The US drugs regulator has rescinded its authorisation for the monoclonal antibody treatments made by Eli Lilly and Regeneron, which do not work well against the Omicron variant.
The Covax vaccine initiative set up to ensure Covid-19 vaccines reach the world’s poorest people is unable to accept new dose donations because it has nearly exhausted the funds needed to buy crucial accessories, including syringes.
The Metropolitan Police is investigating alleged breaches of lockdown rules around Downing Street. The FT has created a timeline of what we know about the parties that have been held at the heart of UK government.
Germany’s Lufthansa and Swiss-Italian shipping conglomerate MSC have expressed interest in acquiring a majority stake in ITA Airways, in a sign of how the pandemic could reshape parts of the European aviation industry.
Comment: Asian Americans suffered disproportionately on many fronts in the pandemic.
The day ahead
Interest rates The Federal Open Market Committee kicks-off its two-day monetary policy meeting with a statement expected tomorrow. The Fed is widely expected to confirm its plans to raise interest rates in March for the first time since the onset of the pandemic.
Earnings Johnson & Johnson is expected to deliver strong fourth-quarter results boosted by its pharma business. General Electric, which late last year announced plans to split into three companies, also reports results as does Microsoft, which last week agreed to buy game maker Activision Blizzard.
Markets Wall Street futures contracts imply renewed selling when US markets open this morning. The latest moves follow a volatile day on Wall Street, where the S&P 500 fell as much as 4 per cent, briefly dropping into correction territory, before erasing its losses to end the day 0.3 per cent higher.
What else we’re reading
How Citadel Securities became ‘the Amazon of financial markets’ Founded in the 2000s, Citadel Securities has grown into one of the largest trading houses in the world, involved in roughly one in four of all US stock trades and nearly 40 per cent of all those involving individual retail investors. A decision to float, though, would put it firmly in the crosshairs of the Securities and Exchange Commission.
Europe’s navel gazing With most big countries in western Europe — including the UK, France, Germany and Italy — in the midst of destabilising political transitions, they are even less prepared for a confrontation with Russia, writes Gideon Rachman.
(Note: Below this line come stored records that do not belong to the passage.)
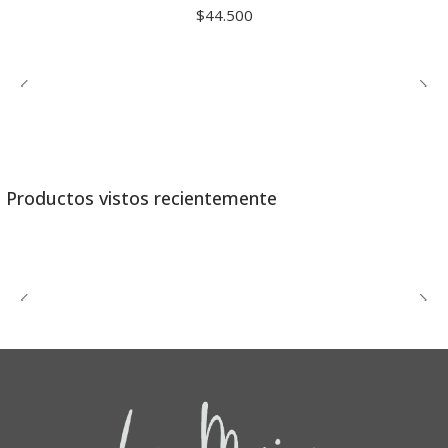
$44.500
Productos vistos recientemente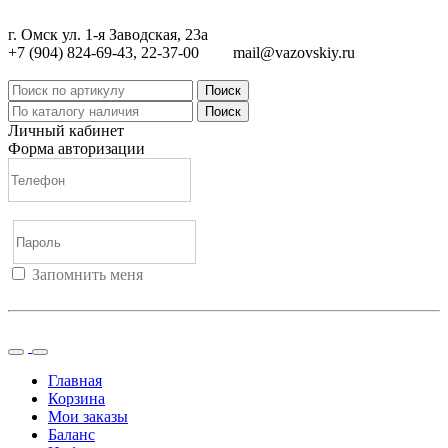
г. Омск ул. 1-я Заводская, 23а
+7 (904) 824-69-43, 22-37-00
mail@vazovskiy.ru
Поиск
Поиск
Личный кабинет
Форма авторизации
Запомнить меня
Войти
Регистрация
Не помню пароль
Главная
Корзина
Мои заказы
Баланс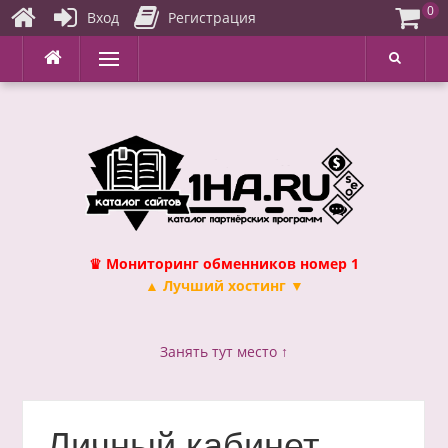
0
Вход
Регистрация
Перейти
Меню
к
содержимому
♛ Мониторинг обменников номер 1
▲ Лучший хостинг ▼
Занять тут место ↑
Личный кабинет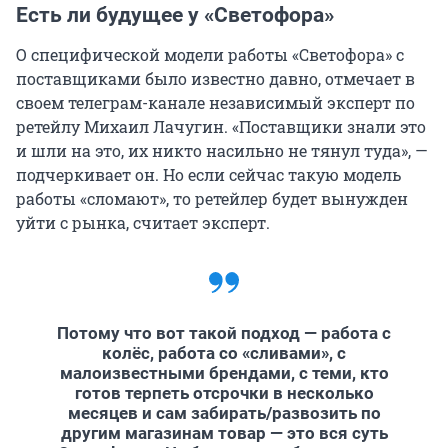
Есть ли будущее у «Светофора»
О специфической модели работы «Светофора» с
поставщиками было известно давно, отмечает в
своем телеграм-канале независимый эксперт по
ретейлу Михаил Лачугин. «Поставщики знали это
и шли на это, их никто насильно не тянул туда», —
подчеркивает он. Но если сейчас такую модель
работы «сломают», то ретейлер будет вынужден
уйти с рынка, считает эксперт.
Потому что вот такой подход — работа с
колёс, работа со «сливами», с
малоизвестными брендами, с теми, кто
готов терпеть отсрочки в несколько
месяцев и сам забирать/развозить по
другим магазинам товар — это вся суть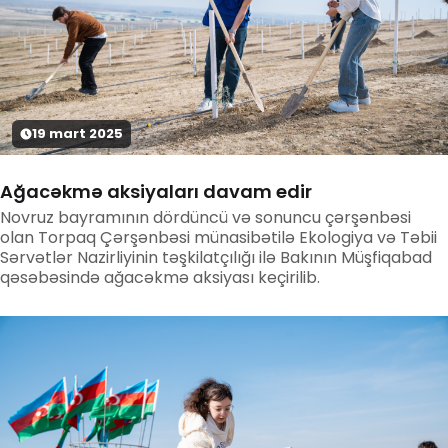
19
mart
2025
Ağacəkmə aksiyaları davam edir
Novruz bayramının dördüncü və sonuncu çərşənbəsi
olan Torpaq Çərşənbəsi münasibətilə Ekologiya və Təbii
Sərvətlər Nazirliyinin təşkilatçılığı ilə Bakının Müşfiqabad
qəsəbəsində ağacəkmə aksiyası keçirilib.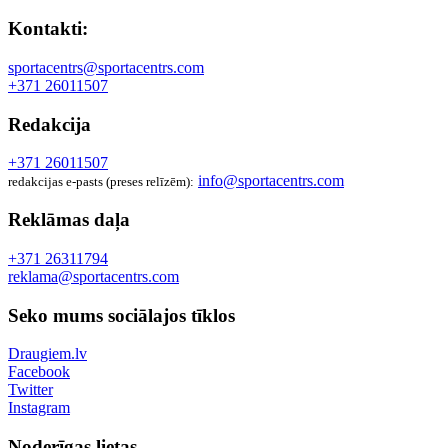
Kontakti:
sportacentrs@sportacentrs.com
+371 26011507
Redakcija
+371 26011507
info@sportacentrs.com
redakcijas e-pasts (preses relīzēm):
Reklāmas daļa
+371 26311794
reklama@sportacentrs.com
Seko mums sociālajos tīklos
Draugiem.lv
Facebook
Twitter
Instagram
Noderīgas lietas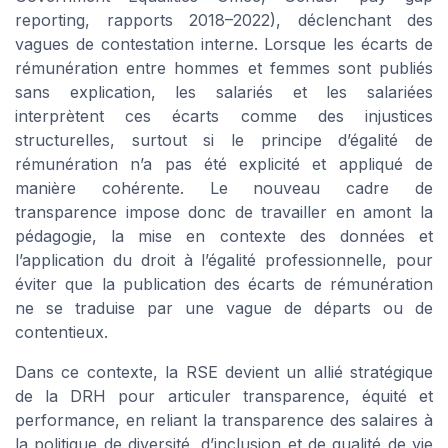
reporting
, rapports 2018–2022), déclenchant des
vagues de contestation interne. Lorsque les écarts de
rémunération entre hommes et femmes sont publiés
sans explication, les salariés et les salariées
interprètent ces écarts comme des injustices
structurelles, surtout si le principe d’égalité de
rémunération n’a pas été explicité et appliqué de
manière cohérente. Le nouveau cadre de
transparence impose donc de travailler en amont la
pédagogie, la mise en contexte des données et
l’application du droit à l’égalité professionnelle, pour
éviter que la publication des écarts de rémunération
ne se traduise par une vague de départs ou de
contentieux.
Dans ce contexte, la RSE devient un allié stratégique
de la DRH pour articuler transparence, équité et
performance, en reliant la transparence des salaires à
la politique de diversité, d’inclusion et de qualité de vie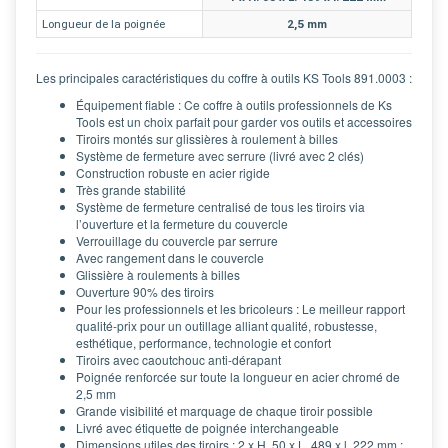
Longueur de la poignée
2,5 mm
Les principales caractéristiques du coffre à outils KS Tools 891.0003 :
Équipement fiable : Ce coffre à outils professionnels de Ks
Tools est un choix parfait pour garder vos outils et accessoires
Tiroirs montés sur glissières à roulement à billes
Système de fermeture avec serrure (livré avec 2 clés)
Construction robuste en acier rigide
Très grande stabilité
Système de fermeture centralisé de tous les tiroirs via
l’ouverture et la fermeture du couvercle
Verrouillage du couvercle par serrure
Avec rangement dans le couvercle
Glissière à roulements à billes
Ouverture 90% des tiroirs
Pour les professionnels et les bricoleurs : Le meilleur rapport
qualité-prix pour un outillage alliant qualité, robustesse,
esthétique, performance, technologie et confort
Tiroirs avec caoutchouc anti-dérapant
Poignée renforcée sur toute la longueur en acier chromé de
2,5 mm
Grande visibilité et marquage de chaque tiroir possible
Livré avec étiquette de poignée interchangeable
Dimensions utiles des tiroirs : 2 x H. 50 x L. 489 x l. 222 mm ;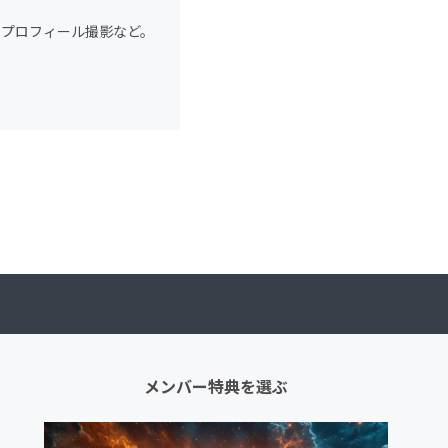
のプロフィール撮影など。
メンバー特典を選ぶ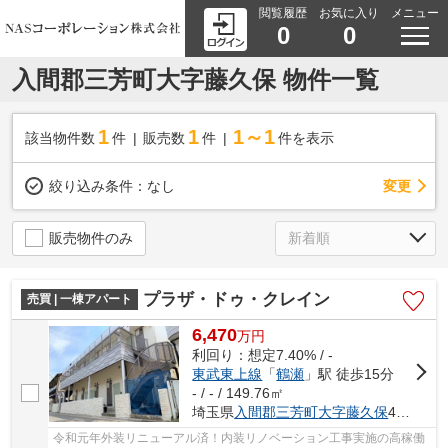
閲覧履歴
お気に入り
メニュー
0
0
入間郡三芳町大字藤久保 物件一覧
1
1
1～1
該当物件数
件
販売数
件
件を表示
変更
絞り込み条件：
なし
販売物件のみ
プラザ・ドゥ・クレイン
売買 | 一棟アパート
6,470
万
円
利回り：想定7.40% / -
東武東上線
「
鶴瀬
」駅 徒歩15分
- / - / 149.76㎡
埼玉県
入間郡三芳町
大字藤久保
4029-30
令和元年外装リニューアル済！内装リノベーション工事実施の高稼働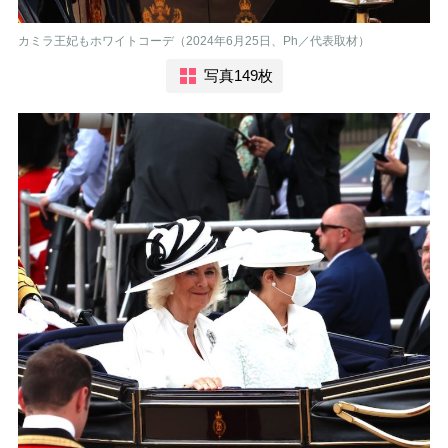
カミラ王妃もホワイトコーデ（2024年6月25日、Ph／代表取材）
写真149枚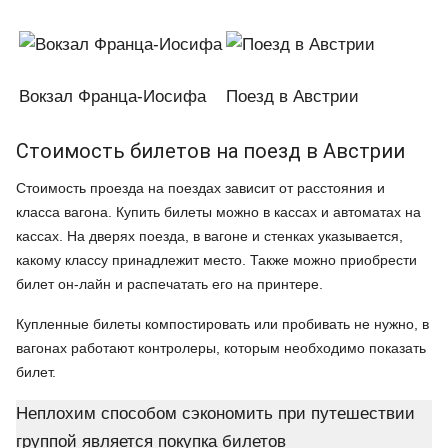
Вокзал Франца-Иосифа
Поезд в Австрии
Стоимость билетов на поезд в Австрии
Стоимость проезда на поездах зависит от расстояния и
класса вагона. Купить билеты можно в кассах и автоматах на
кассах. На дверях поезда, в вагоне и стенках указывается,
какому классу принадлежит место. Также можно приобрести
билет он-лайн и распечатать его на принтере.
Купленные билеты компостировать или пробивать не нужно, в
вагонах работают контролеры, которым необходимо показать
билет.
Неплохим способом сэкономить при путешествии
группой является покупка билетов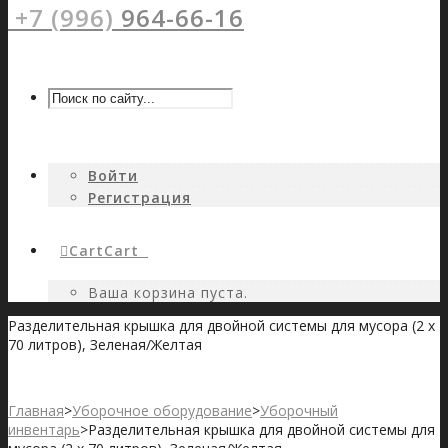
+7 (996)
964-66-16
Войти
Регистрация
Cart
Cart
0
Ваша корзина пуста.
Разделительная крышка для двойной системы для мусора (2 x
70 литров), Зеленая/Желтая
Главная
>
Уборочное оборудование
>
Уборочный
инвентарь
>
Разделительная крышка для двойной системы для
ANC rival steps up attacks on South Africa’s judiciary South African tourism minister Lindiwe Sisulu launched a rambling attack on Africa’s most independent judiciary and one of the world’s most progressive constitutions. Both have become targets in the battle to wrest control of the African National Congress from President Cyril Ramaphosa.
Paul Polman: Critics of ‘woke’ capitalism are wrong In straitened times a more morally conscious business elite must, surely, be a good thing, writes the former chief executive of Unilever. Not everyone agrees, however.
How cronyism corrodes workplace relations and trust When a group is under threat, the instinct can be to close ranks rather than act in the best interest of the organisation. After all, our ancestry predisposes us to seek advantage through cronyism. These tips advise on how to outsmart our baser instincts.
With every take-off and landing, something remarkable is happening beneath the plane. Mark Vanhoenacker, author and a Boeing 787 pilot for British Airways, explains why aircraft tyres are a miracle of engineering.